Augment persistence diagrams.

Try the naive approach: for each persistence diagram randomly select a subset of nodes and shift them slightly. Choose the shifts randomly so that in the resulting persistence image the points shift by at most maxd.

Parameters: persistence_diagrams –
Returns

morphoclass.data.load_apical_persistence_diagrams(folder, mtype)¶

Load persistence diagrams for apicals.

Loads all neurons from a given directory and extracts persistence diagrams from their apical trees.

Parameters

folder – Folder containing m-type folders.
mtype – M-type name, must be a subfolder of ‘folder’ and contain neuron files.

Returns

Return type

List of apical persistence diagrams of all neurons in the m-type folder.

morphoclass.data.persistence_diagrams_to_persistence_images(persistence_diagrams, xlims=None, ylims=None)¶

Convert a persistence diagrams to persistence images.

Parameters

persistence_diagrams – persistence diagram to convert
xlims – the x-dimension of the persistence images to create
ylims – the y-dimension of the persistence images to create

Returns

an numpy array with the create persistence images

morphoclass.data.pickle_data(data_dir, rewrite=False)¶

Cache neuron data-set by pickling every neuron.

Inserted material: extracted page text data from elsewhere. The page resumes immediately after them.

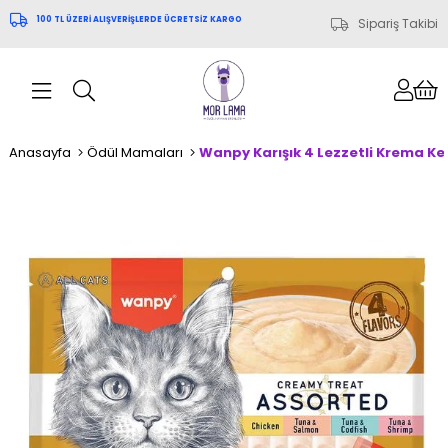
100 TL ÜZERİ ALIŞVERİŞLERDE ÜCRETSİZ KARGO
Sipariş Takibi
Anasayfa
Ödül Mamaları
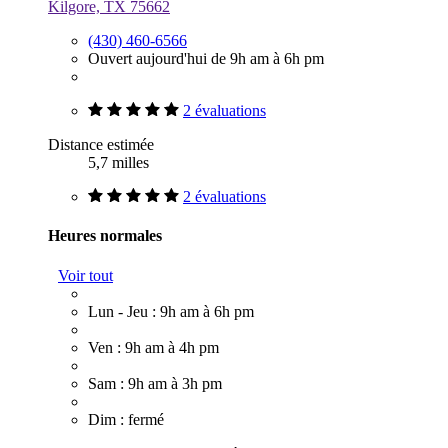
Kilgore, TX 75662
(430) 460-6566
Ouvert aujourd'hui de 9h am à 6h pm
2 évaluations
Distance estimée
5,7 milles
2 évaluations
Heures normales
Voir tout
Lun - Jeu : 9h am à 6h pm
Ven : 9h am à 4h pm
Sam : 9h am à 3h pm
Dim : fermé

This is helpful because loading each neuron each time can take a considerable amount of time. The given neuron files are loaded as tmd.Neuron instances and pickled into files on disk.

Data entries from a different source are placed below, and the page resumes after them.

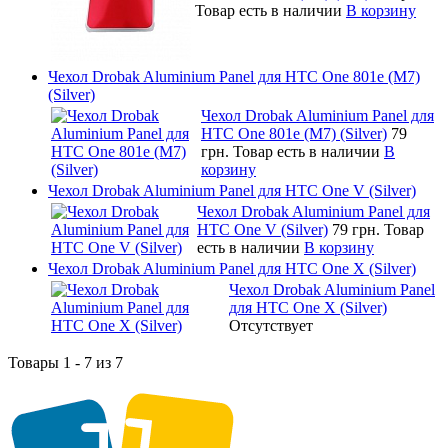
Товар есть в наличии
В корзину
Чехол Drobak Aluminium Panel для HTC One 801e (M7)
(Silver)
Чехол Drobak Aluminium Panel для
HTC One 801e (M7) (Silver)
79
грн.
Товар есть в наличии
В
корзину
Чехол Drobak Aluminium Panel для HTC One V (Silver)
Чехол Drobak Aluminium Panel для
HTC One V (Silver)
79 грн.
Товар
есть в наличии
В корзину
Чехол Drobak Aluminium Panel для HTC One X (Silver)
Чехол Drobak Aluminium Panel
для HTC One X (Silver)
Отсутствует
Товары 1 - 7 из 7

Note that the Dataset class is written in such a way that it is able to both process .h5 and .swc files, as well as .pickle data created by this function.

Parameters

data_dir –

Directory from which to load the data-set. The structure should be:

data_dir/

mtype1/
neuron1 neuron2 …

mtype2/
neuron1 neuron2 …
rewrite –
- If False and the target directory already exists then an error is raised.
- If True the existing target directory is deleted and new pickled data is created.

Returns

Return type

The target directory to which the data was written.

Raises

FileExistsError – File with output dataset exists.

morphoclass.data.reduce_tree_to_branching(tree)¶

Simplifies a neurite tree to the braning points only.

An analogous methods already exists and is Tree.extract_simplified(). One should use that method instead of using this one.

Parameters: tree – Input neurite tree.
Returns
Return type: Simplified neurite tree.